Mathematics • Year 10 • Unit 1 • Lesson 8
Index Laws, Multiplication and Division
Build fluency with the two basic index laws from Lesson 8: aᵐ × aⁿ = aᵐ⁺ⁿ (same base, add indices) and aᵐ ÷ aⁿ = aᵐ⁻ⁿ (same base, subtract indices). One step at a time, from a worked example through guided practice to independent problems.
1. I do, fully worked example
Read every line. Each step has a short reason so you can see why, not just what.
Problem. Simplify 2x³ × 5x⁴. Leave your answer in index form.
Step 1, Separate numbers from pronumerals.

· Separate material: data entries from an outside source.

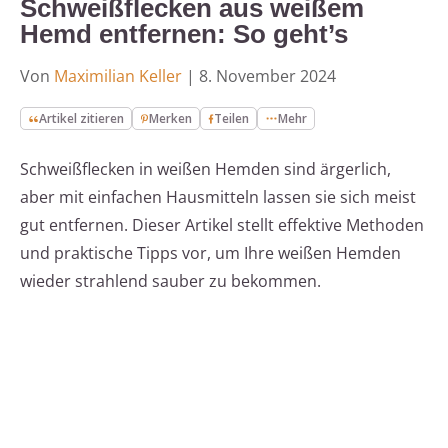
Schweißflecken aus weißem
Hemd entfernen: So geht’s
Von
Maximilian Keller
|
8. November 2024
Artikel zitieren
Merken
Teilen
Mehr
Schweißflecken in weißen Hemden sind ärgerlich,
aber mit einfachen Hausmitteln lassen sie sich meist
gut entfernen. Dieser Artikel stellt effektive Methoden
und praktische Tipps vor, um Ihre weißen Hemden
wieder strahlend sauber zu bekommen.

2x³ × 5x⁴ = (2 × 5) × (x³ × x⁴)
Reason: multiplication is commutative, we can rearrange to group like things together.
Step 2, Multiply the numerical coefficients.
2 × 5 = 10
Reason: just ordinary multiplication. Indices only apply to bases.
Step 3, Apply Index Law 1 to the same-base powers.
x³ × x⁴ = x³⁺⁴ = x⁷
Reason: aᵐ × aⁿ = aᵐ⁺ⁿ, same base x, so ADD the indices.
Step 4, Put it together.
2x³ × 5x⁴ = 10x⁷
Reason: write the coefficient out the front, then the simplified pronumeral.
Answer: 10x⁷.
2. We do, fill in the missing steps
Same structure as Section 1, but with the working faded. Fill in each blank. 4 marks
Problem. Simplify (12y⁹) ÷ (4y³).
Step 1, Split the coefficients and the pronumerals:
(12y⁹) ÷ (4y³) = (12 ÷ ____) × (y⁹ ÷ y____)
Step 2, Divide the coefficients:
12 ÷ ____ = ______
Step 3, Apply Index Law 2 (same base, subtract):
y⁹ ÷ y____ = y^(9 − ____) = y____
Step 4, Put it together:
(12y⁹) ÷ (4y³) = __________
3. You do, independent practice
Show your working. The first four are foundation (single law). The middle two are standard (combine numbers and pronumerals). The last two are extension (multiple terms).
Foundation, single rule
3.1 Simplify 5⁶ × 5³. Leave your answer as a power of 5. 1 mark
3.2 Simplify x⁴ × x⁷. 1 mark
3.3 Simplify 7⁹ ÷ 7⁴. Leave as a power of 7. 1 mark
3.4 Simplify y¹² ÷ y⁵. 1 mark
Standard, combine numbers and pronumerals
3.5 Simplify 3a⁵ × 4a². 2 marks
3.6 Simplify (20m⁸) ÷ (5m³). 2 marks
Extension, push your thinking
3.7 Simplify (2x³ × 6x⁵) ÷ (4x²). 3 marks
3.8 Find the value of n in x⁸ × xⁿ = x¹⁵. Explain how you used Index Law 1. 2 marks
Section 2, We do (12y⁹ ÷ 4y³)
Step 1: (12 ÷ 4) × (y⁹ ÷ y ³).
Step 2: 12 ÷ 4 = 3.
Step 3: y⁹ ÷ y ³ = y(9 − 3) = y ⁶.
Step 4: (12y⁹) ÷ (4y³) = 3y⁶.
3.1-5⁶ × 5³
aᵐ × aⁿ = aᵐ⁺ⁿ, so 5⁶ × 5³ = 5⁶⁺³ = 5⁹.
3.2, x⁴ × x⁷
x⁴⁺⁷ = x¹¹.
3.3-7⁹ ÷ 7⁴
aᵐ ÷ aⁿ = aᵐ⁻ⁿ, so 7⁹⁻⁴ = 7⁵.
3.4, y¹² ÷ y⁵
y¹²⁻⁵ = y⁷.
3.5-3a⁵ × 4a²
(3 × 4) × (a⁵ × a²) = 12 × a⁵⁺² = 12a⁷.
3.6-20m⁸ ÷ 5m³
(20 ÷ 5) × (m⁸ ÷ m³) = 4 × m⁸⁻³ = 4m⁵.
3.7, (2x³ × 6x⁵) ÷ (4x²)
Numerator: 2x³ × 6x⁵ = 12 × x³⁺⁵ = 12x⁸.
Divide: 12x⁸ ÷ 4x² = 3 × x⁸⁻² = 3x⁶.
3.8, Solve x⁸ × xⁿ = x¹⁵
By Index Law 1, x⁸ × xⁿ = x⁸⁺ⁿ. Match indices: 8 + n = 15, so n = 7.
The law says we add the indices. The combined index 8 + n must equal 15, so we solve for n.